Долго или коротко длился он, но времени не замечали, и тут кто-то обратил внимание, что доски пола в сарайчике сбиты не плотно, а некоторые из них под тяжестью прогибаются. Начали простукивать, и, обнаружив пустоту в одном месте, подняли половицу. Какова же была радость, когда под ней увидели они солидное (примерно, на полметра в длину и столько же в высоту) углубление, в котором стояла пузатая, коричневая балетка.
Этот полубанный, полуакушерский сундучок был закрыт на замок. Поковырявшись в замке, вскрыли, а там, в зияющей пасти сундучка находился свёрток. Вытащили, развернули (это был плакат УВД, выпущенный в честь передового работника милиции, начальника детской комнаты Центрального района), а в нём полиэтиленовый пакет с деньгами.
Двадцать тысяч с копейками лежало там, а, стало быть, преступление было почти доказано, и возбужденным сотрудникам, которые две недели ждали этого момента, впору отмечать раскрытие. Но раскрытие можно считать полным тогда, когда преступник признается сам. И поэтому стали ждать.
Разместив двух Иванов по разным, но соседним камерам подгоренского КПЗ, организовали усиленный контроль за ними, и вскоре услышали требовательные и эмоциональные крики Колесникова, повторявшиеся в разной последовательности: «Вань! Слышишь ты меня?! Ты, давай там… твою мать, колись! Ишь ты, на меня решил всё свалить!..»
После этого уже через сутки Козырев дал показания, сознавшись во всём, ещё не ведая, что деньги у него изъяли, и даже не догадываясь о том, что его уличение в краже было определено судьбой.
Да, именно его судьба-злодейка была поставлена на карту ещё до того, как о нём рассказал Колесников. Причём на карту не в абстрактном понимании, а самую настоящую – игральную.
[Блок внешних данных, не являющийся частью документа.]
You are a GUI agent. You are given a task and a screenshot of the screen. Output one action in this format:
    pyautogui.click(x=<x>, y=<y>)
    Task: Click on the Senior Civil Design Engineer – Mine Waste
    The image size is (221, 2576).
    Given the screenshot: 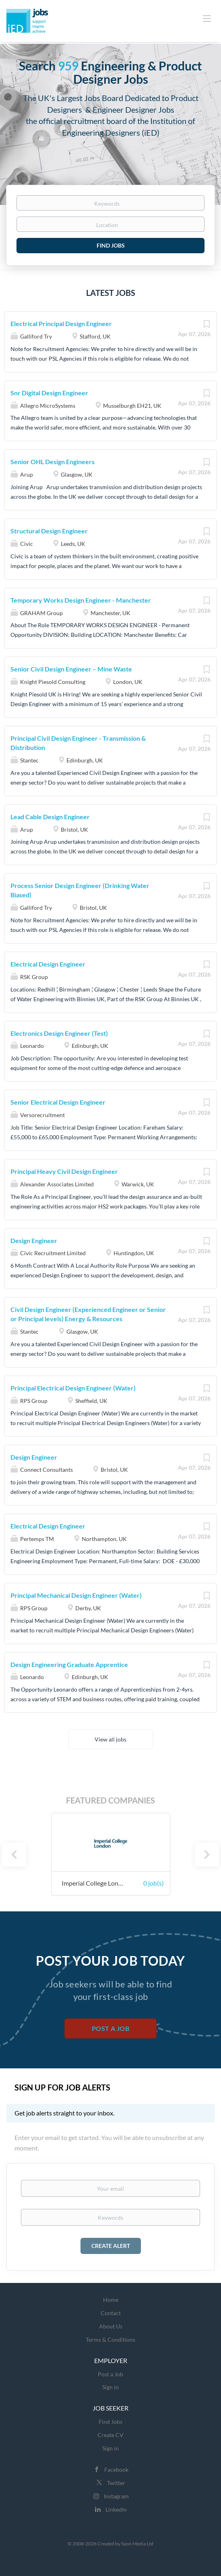 What is the action you would take?
    pyautogui.click(x=71, y=669)
    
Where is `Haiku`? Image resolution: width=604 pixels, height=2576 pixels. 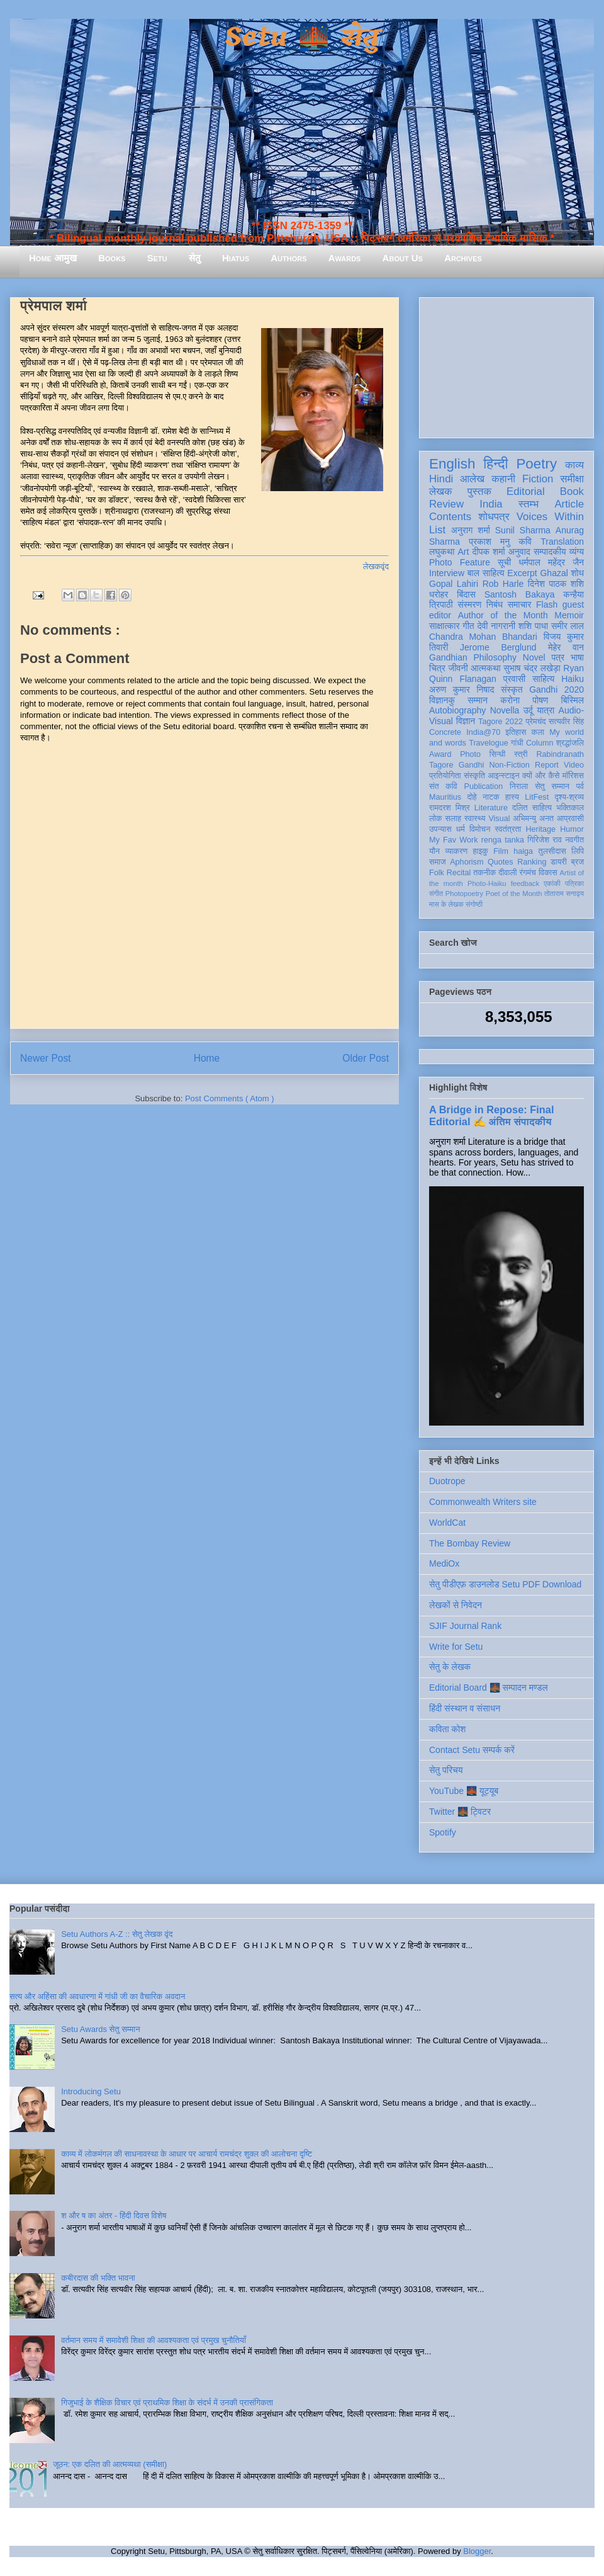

А дело в том, что дней за пять до раскрытия, когда ещё ни Колесников, ни Козырев не оформились как подозреваемые, к утомлённым и грустным оттого, что у них ничего не получалось, розыскникам подошёл местный участковый и сказал: «У моей жены есть подруга, которая хорошо гадает на картах. К ней многие обращаются, может, и мы попробуем?»…
И действительно, пошёл участковый к вещунье, а на следующий день сообщает результат гадания. «Найдёт милиция преступников, – сказала ему та женщина, – будет их трое (ошиблась лишь в количестве), и один из них из казенного дома».
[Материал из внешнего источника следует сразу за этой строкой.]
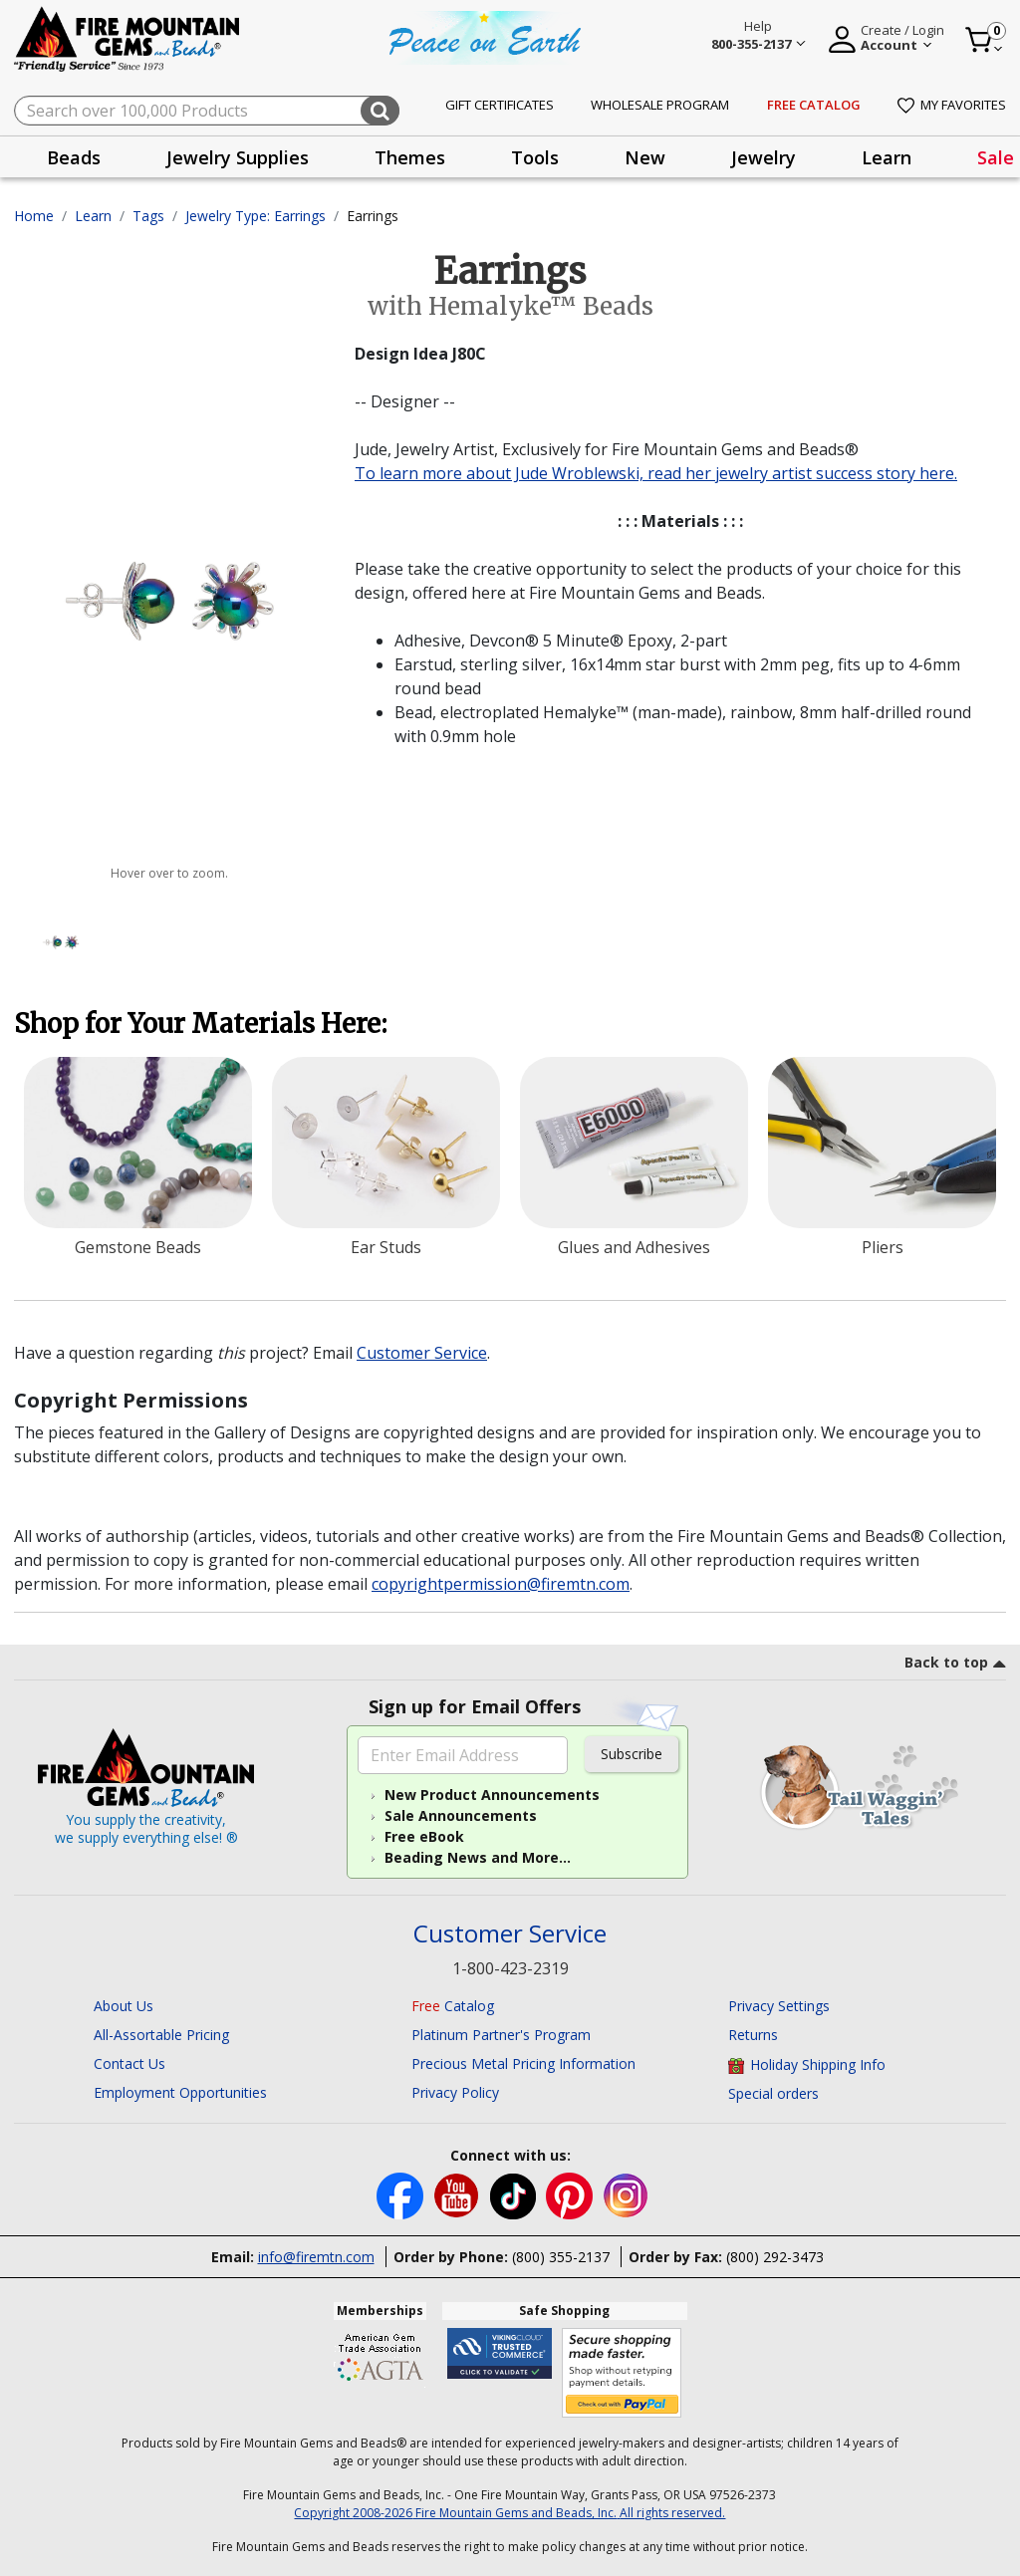 This screenshot has height=2576, width=1020. Describe the element at coordinates (631, 1753) in the screenshot. I see `Subscribe` at that location.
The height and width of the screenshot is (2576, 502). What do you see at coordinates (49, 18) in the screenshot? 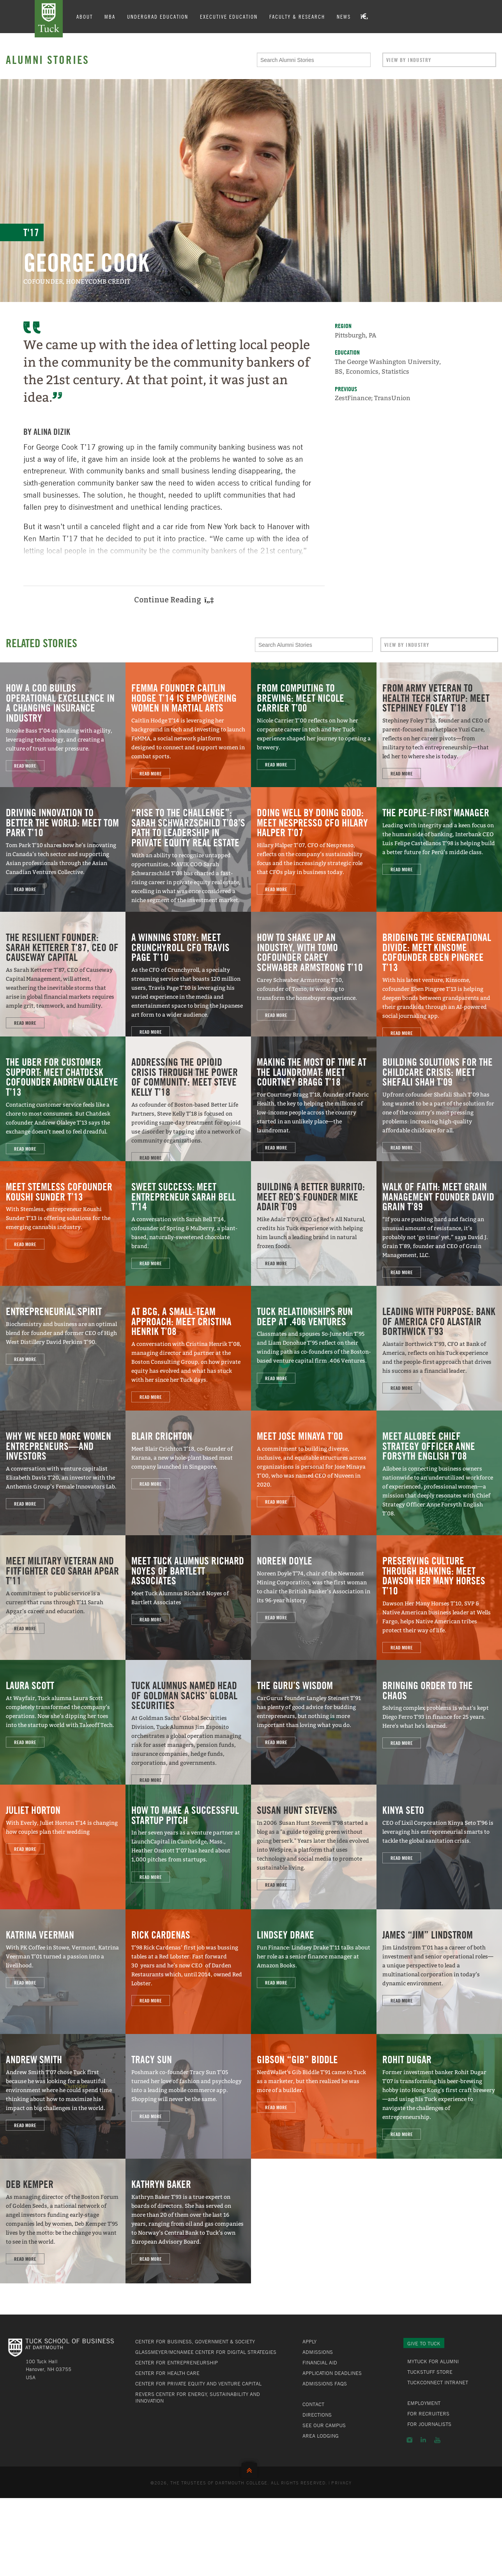 I see `Tuck School of Business at Dartmouth` at bounding box center [49, 18].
Так оно и вышло: поймали горе-медвежатников, осудили, приговорив Колесникова к десяти, а Козырева к двенадцати годам лишения свободы, и, надеясь, что отсиженные ими сроки пойдут им на пользу. Но…
Но нары двух Иванов, видимо, были намного жестче топчанов, на которых спали весной 80-го Колесниченко с Донцовым, и особенно – для Ивана Колесникова. Иначе как объяснить то, что спустя неделю плотной работы по юдинскому убийству, информация поступила именно на него.
А оказалось всё, что тогда не укладывалось в голове, достаточно просто.
Отбывшего всего четыре года в Россошанской колонии усиленного режима, Шефа за примерное поведение расконвоировали, назначив ему работу по уходу за свиньями в подсобном хозяйстве. Работёнка не мудрёная, да и почти на вольных хлебах. А тут ещё и дружки появились.
Информация о дружках поступила от людей, которые видели, как к отцу Колесникова заходили какие-то ребята, а встречавшая их его жена угощала домашним салом. Правда, сей факт и отец, и жена отрицали, но это ещё больше насторожило и заставило действовать.
Тень на себя Иван бросил сам, когда для разговора с ним в Россошь послали одного сыщика и следователя прокуратуры. Там Шеф им и поведал, что недавно был у него отец. Однако о том, какие-такие глобальные проблемы он решал с ним, так и умолчал. Зато пожелали рассказать о них другие.
Через восемь дней после убийства звонят они начальнику воронежской «уголовки» и называют тех, кто его совершил. А оказались это два «химика»-земляка, которые находились в бегах и, как принято говорить на зоне, разбередили больную душу Ивана.
Была же больна его душа той неудачей, за какую ему пришлось сидеть, и, догадываясь, кто в этом виновник, он терзал себя навязчивой идеей отомстить. Самому исполнить акт мщения не хватало смелости. А случайно подвернувшиеся «химики» как раз подходили для такого мероприятия.
Разговорившись с ними о житье-бытье, о том, кто и за что сидел, он выплеснул им давно сверлящие голову мысли. И, сопровождая рассказ отборным матом и злым блеском карих глаз, назвал имя своей «тюремщицы» – Мария Николаевна.
Ненависть к ней раздирала Ивана на части, долей её прониклись и новые знакомые, которые за определенную мзду почти сразу же согласились выполнить его «ответственное поручение».